Items listed in a dataset:
######
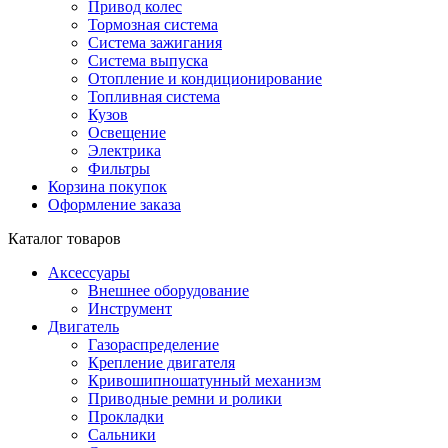
Привод колес
Тормозная система
Система зажигания
Система выпуска
Отопление и кондиционирование
Топливная система
Кузов
Освещение
Электрика
Фильтры
Корзина покупок
Оформление заказа
Каталог товаров
Аксессуары
Внешнее оборудование
Инструмент
Двигатель
Газораспределение
Крепление двигателя
Кривошипношатунный механизм
Приводные ремни и ролики
Прокладки
Сальники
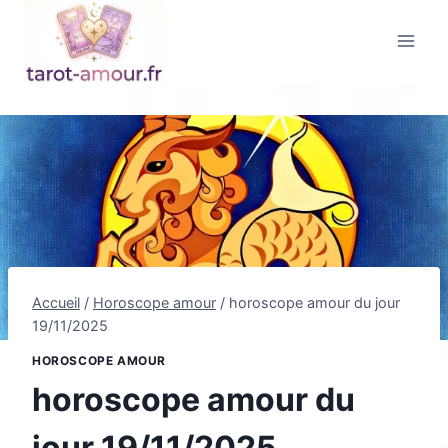
Aller
au
contenu
Accueil
/
Horoscope amour
/
horoscope amour du jour
19/11/2025
HOROSCOPE AMOUR
horoscope amour du
jour 19/11/2025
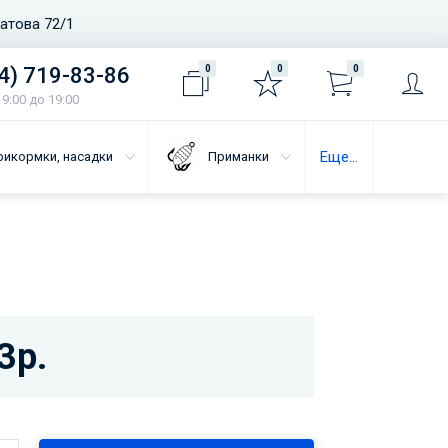
ватова 72/1
4) 719-83-86
0
0
0
9:00 до 19:00
Еще...
рикормки, насадки
Приманки
3р.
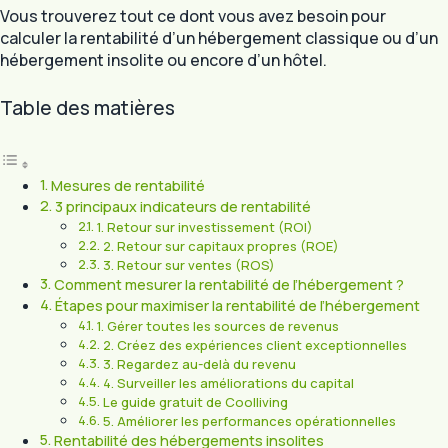
Vous trouverez tout ce dont vous avez besoin pour
calculer la rentabilité d’un hébergement classique ou d’un
hébergement insolite ou encore d’un hôtel.
Table des matières
Mesures de rentabilité
3 principaux indicateurs de rentabilité
1. Retour sur investissement (ROI)
2. Retour sur capitaux propres (ROE)
3. Retour sur ventes (ROS)
Comment mesurer la rentabilité de l’hébergement ?
Étapes pour maximiser la rentabilité de l’hébergement
1. Gérer toutes les sources de revenus
2. Créez des expériences client exceptionnelles
3. Regardez au-delà du revenu
4. Surveiller les améliorations du capital
Le guide gratuit de Coolliving
5. Améliorer les performances opérationnelles
Rentabilité des hébergements insolites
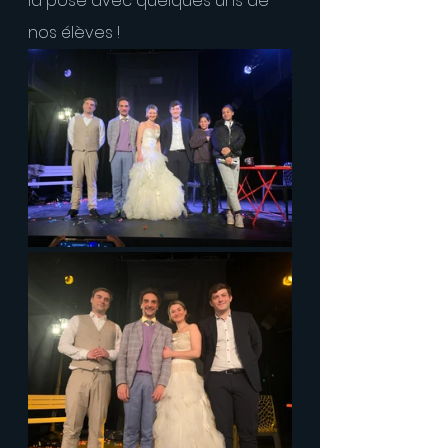
la pose avec quelques uns de 
nos élèves !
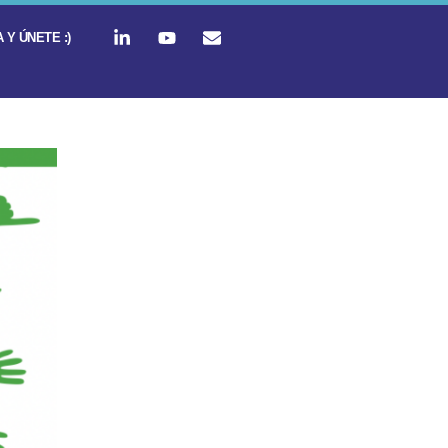
 Y ÚNETE :)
######
EXERCISE GOAL: Starting at the first line of the records and stopping after the line with "Table des matières", copy each line exactly; pictures stay out.

ANSWER TO THE PROBLEM:
Привод колес
Тормозная система
Система зажигания
Система выпуска
Отопление и кондиционирование
Топливная система
Кузов
Освещение
Электрика
Фильтры
Корзина покупок
Оформление заказа
Каталог товаров
Аксессуары
Внешнее оборудование
Инструмент
Двигатель
Газораспределение
Крепление двигателя
Кривошипношатунный механизм
Приводные ремни и ролики
Прокладки
Сальники
Aller
au
contenu
Accueil
/
Horoscope amour
/
horoscope amour du jour
19/11/2025
HOROSCOPE AMOUR
horoscope amour du
jour 19/11/2025
ватова 72/1
4) 719-83-86
0
0
0
9:00 до 19:00
Еще...
рикормки, насадки
Приманки
3р.
Vous trouverez tout ce dont vous avez besoin pour
calculer la rentabilité d’un hébergement classique ou d’un
hébergement insolite ou encore d’un hôtel.
Table des matières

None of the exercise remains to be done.